I can't say whether your partner is narcissistic, passive-aggressive, emotionally abusive, or none of these. What's quite apparent from your question, though, is that you're unhappy with the way things are. You don't need a diagnosis of him to know that this isn't what you want.
Dating is the time to determine whether two people are a match and, when you discover you're not, it's time to leave. Sadly, many women become attached too quickly, lose all objectively, and become hell-bent on making the relationship work...even to the point of it being unhealthy for them.
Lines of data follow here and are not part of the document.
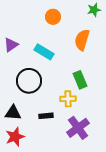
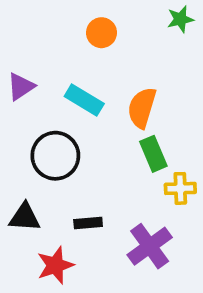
orange semicircle: (82, 40) -> (142, 108), moved
yellow cross: (68, 99) -> (180, 188), moved
red star: (15, 137) -> (55, 265), moved

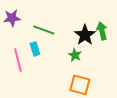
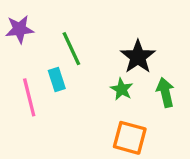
green line: (44, 30) -> (71, 49), turned 45
green arrow: (102, 31) -> (165, 92), moved

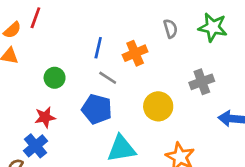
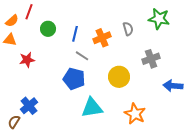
gray semicircle: (170, 29) -> (128, 29), moved
green circle: (55, 78) -> (48, 29), moved
red star: (45, 117) -> (27, 60), moved

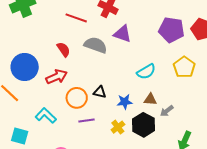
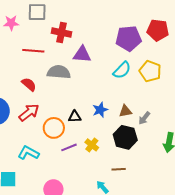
cyan semicircle: (146, 72) -> (122, 70), moved
blue star: (125, 102) -> (100, 110), moved
yellow cross: (118, 127) -> (92, 145), moved

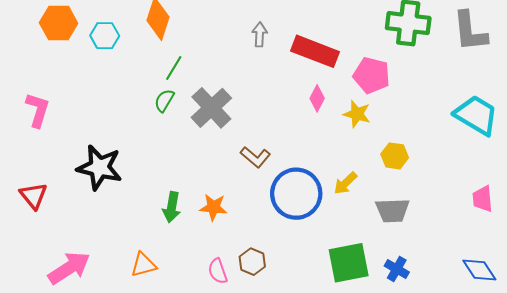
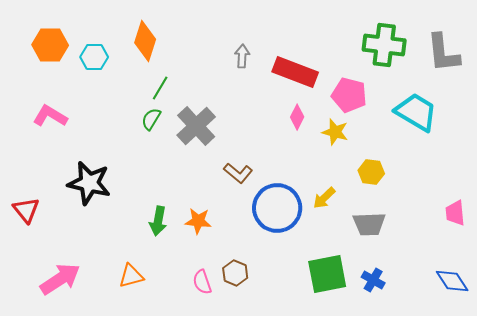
pink L-shape: (38, 110) -> (50, 116), moved, turned -76
cyan trapezoid: (476, 115) -> (416, 112), moved

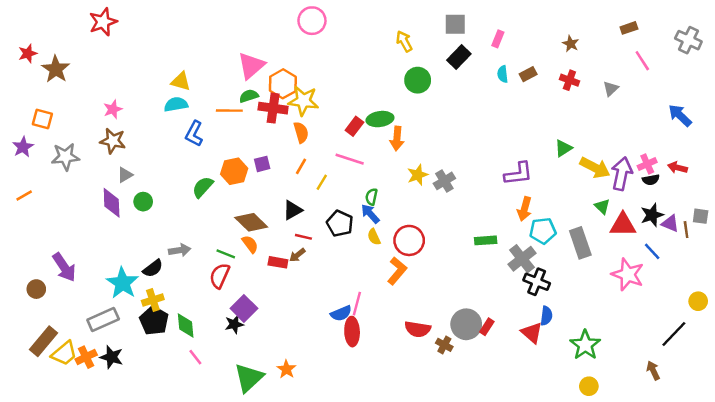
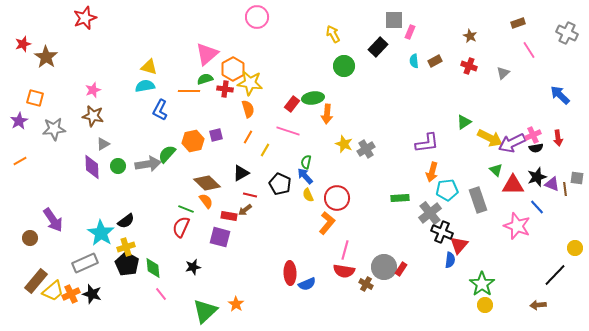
gray square: (455, 24) -> (394, 20), moved
red cross: (273, 108) -> (225, 89), size x0.7
red arrow: (678, 168) -> (558, 138), turned -112
purple arrow: (622, 174) -> (512, 143), turned -128
yellow star: (418, 175) -> (344, 144), turned -30
gray arrow: (180, 250) -> (148, 164), moved, size x1.4
pink line: (357, 304) -> (345, 250), moved
purple square: (244, 308) -> (220, 237), moved, turned -30
blue semicircle: (341, 313) -> (307, 284), moved
red triangle: (532, 333) -> (459, 245), moved, turned 30
brown arrow: (653, 370) -> (538, 305), turned -70
yellow circle: (589, 386) -> (485, 305), moved

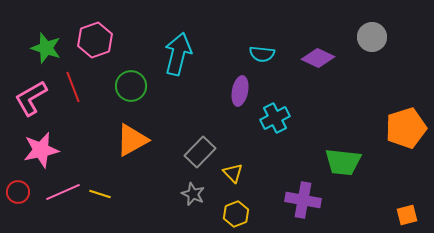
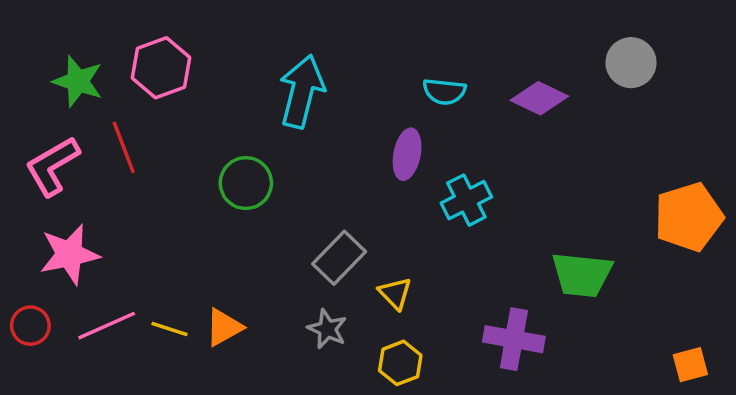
green circle: (131, 86) -> (246, 183), moved
orange triangle: (132, 140) -> (224, 327), moved, size x0.7

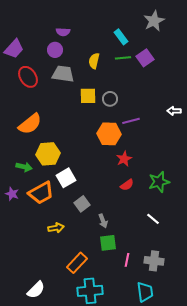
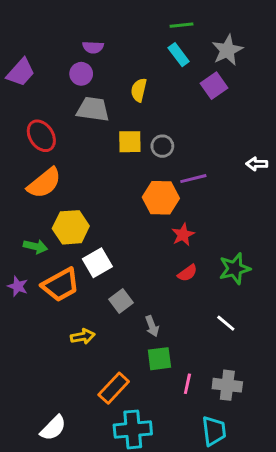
gray star: (154, 21) -> (227, 50), moved
green line: (123, 58) -> (182, 25), moved
red ellipse: (28, 77) -> (41, 136), moved

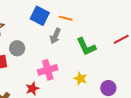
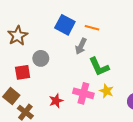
green L-shape: (86, 47) -> (99, 67), moved
pink cross: (48, 70) -> (83, 93), moved, turned 30

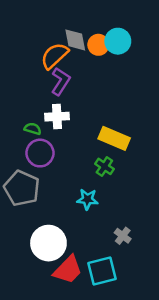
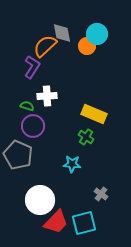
orange circle: (98, 45) -> (87, 46), moved
purple L-shape: (61, 81) -> (32, 67), moved

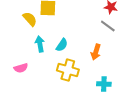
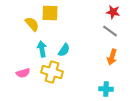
orange arrow: (96, 52) -> (112, 57), moved
yellow cross: (68, 70) -> (52, 72), moved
If you step back from your situation, though, you will see that this man's behavior isn't kind and loving and not indicative of someone who wants to make this relationship a priority in his life.
I recommend you look at why you're in a long-distance relationship in the first place. What does it say about you? How does it contribute to the problems you're now facing? Why are you not ready for a relationship with someone who's close in proximity but also emotionally close? Why are you keeping a distance? What is making you scared?
It's much easier (and more enjoyable) to diagnose other people than ourselves. However, this seems like a wonderful opportunity for self-reflection so you can then move forward into a more loving, respectful, and reciprocal relationship. Albert Einstein said, “No problem can be solved from the same level of consciousness that created it.” Therefore, you need to look deep in order to avoid making this a pattern in your life.